We face a broad disequilibrium which has many aspects – disillusionment with liberal democracy, unstable geopolitics, growing inequality and anthropogenic climate crisis. There is a sense of rising frustration with power elites, both in their actions, but also inactions. In this context digitalisation has created a particularly disruptive transformation. On one hand it has democratised access to information and communication, yet it has eroded the mechanisms of reliability and trust in these functions. Aggregated data has both enhanced knowledge and created new challenges. It has both enhanced and undermined people’s sense of security. The digital transformation has impacted on the way we develop, our behaviour, live our lives and This has fundamentally changed the way we interact with one another and with the State, where the mediator role – whether institutions or experts – is increasingly by-passed. The internet has empowered many kinds of direct knowledge acquisition and community, but with it, the ability to manipulate that knowledge. This changed nature of our interactions has exposed a tendency to polemic and truncated discourse that limits the ability to address difficult matters in the reflective and deliberative manner they deserve.
Are liberal democracy, societal resilience and social cohesion now threatened by these new conditions for knowledge? Science (broadly defined) is the only institution that offers a set of processes to generate relatively reliable knowledge, but it is most valuable when it engages with societal values and other epistemologies – something that communication technology offers, yet can easily undermine. If we are to find new ways of having informed and constructive conversations on complex matters with diverse communities that have diverse perspectives and values, we need a bridge between complexity of knowledge and complexity and diversity of values. Technology is the characteristic of our age – we must find ways to take the best from it, yet manage it for local and global good.
Sir Peter Gluckman ONZ KNZM FRSNZ FMedSci FRS is chair of the International Network of Government Science Advice (INGSA) (www.ingsa.org) and President-elect of the International Science Council (ISC). He heads the Centre for Science for Policy, Diplomacy and Society (www.scipods.org) in the University of Auckland. From 2009-2018 he was Chief Science Advisor to the Prime Ministers of New Zealand. He has served on several IMF and OECD advisory groups related to science and technology and to the digital transition. Sir Peter has written and spoken extensively on science-policy, science-diplomacy and science-society interactions. In 2016 he received the AAAS award in Science Diplomacy.

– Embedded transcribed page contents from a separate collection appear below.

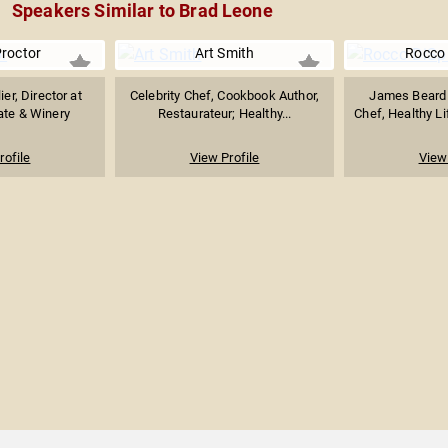
Speakers Similar to Brad Leone
roctor
Art Smith
Rocco 
r, Director at
Celebrity Chef, Cookbook Author,
James Beard
ate & Winery
Restaurateur; Healthy...
Chef, Healthy Li
rofile
View Profile
View 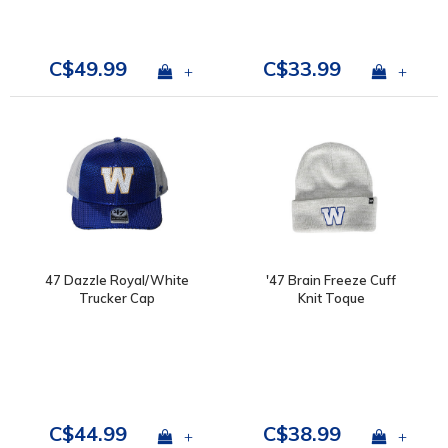
C$49.99
C$33.99
+
+
47 Dazzle Royal/White
'47 Brain Freeze Cuff
Trucker Cap
Knit Toque
C$44.99
C$38.99
+
+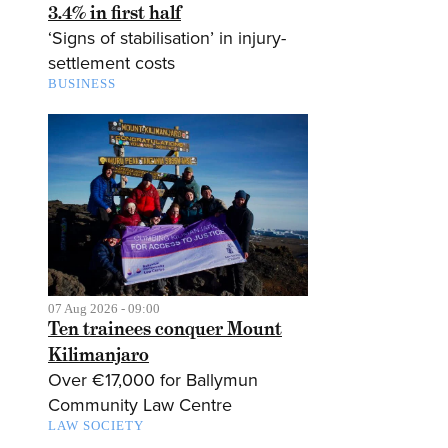
3.4% in first half
‘Signs of stabilisation’ in injury-
settlement costs
BUSINESS
07 Aug 2026 - 09:00
Ten trainees conquer Mount
Kilimanjaro
Over €17,000 for Ballymun
Community Law Centre
LAW SOCIETY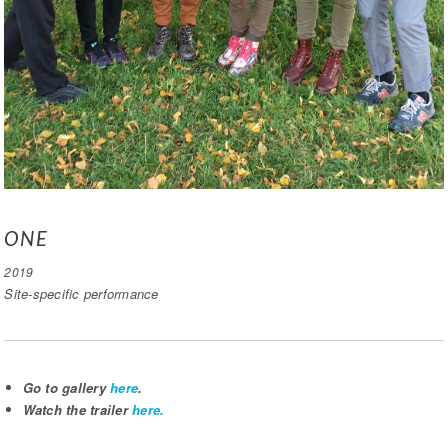
ONE
2019
Site-specific performance
Go to gallery
here
.
Watch the trailer
here.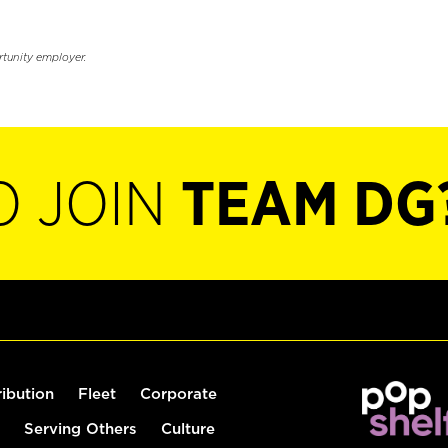
rtunity employer.
O JOIN
TEAM DG
ribution
Fleet
Corporate
Serving Others
Culture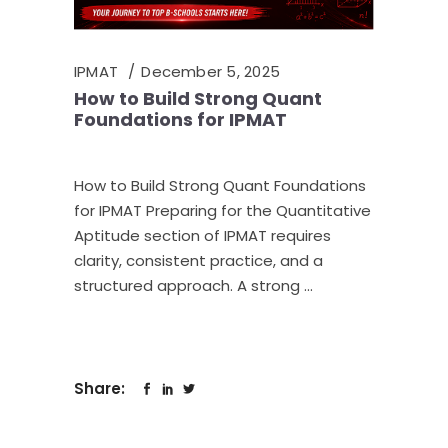
IPMAT
December 5, 2025
How to Build Strong Quant
Foundations for IPMAT
How to Build Strong Quant Foundations
for IPMAT Preparing for the Quantitative
Aptitude section of IPMAT requires
clarity, consistent practice, and a
structured approach. A strong
Share: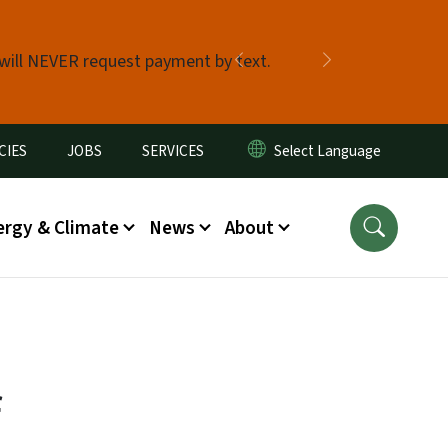
 will NEVER request payment by text.
Previous
Next
CIES
JOBS
SERVICES
ergy & Climate
News
About
f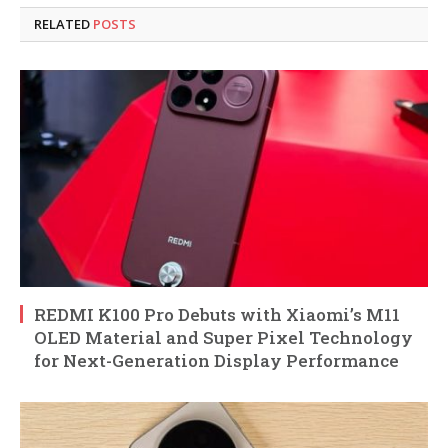
RELATED
POSTS
REDMI K100 Pro Debuts with Xiaomi’s M11
OLED Material and Super Pixel Technology
for Next-Generation Display Performance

Sir Peter originally trained as a paediatrician and biomedical scientist and holds a Distinguished University Professorship in the University of Auckland, New Zealand and honorary chairs at the University College London, University of Southampton and National University of Singapore. He was formerly Executive Dean of the Faculty of Medicine and Health Sciences (and founding Director of the Liggins Institute of the University of Auckland. He has published over 700 papers and reviews in perinatal physiology, growth and metabolism, neuroscience, evolutionary biology and evolutionary medicine. He has authored both technical and popular science books including Ingenious: the unintended consequences of human innovation (with M Hanson, Harvard 2019).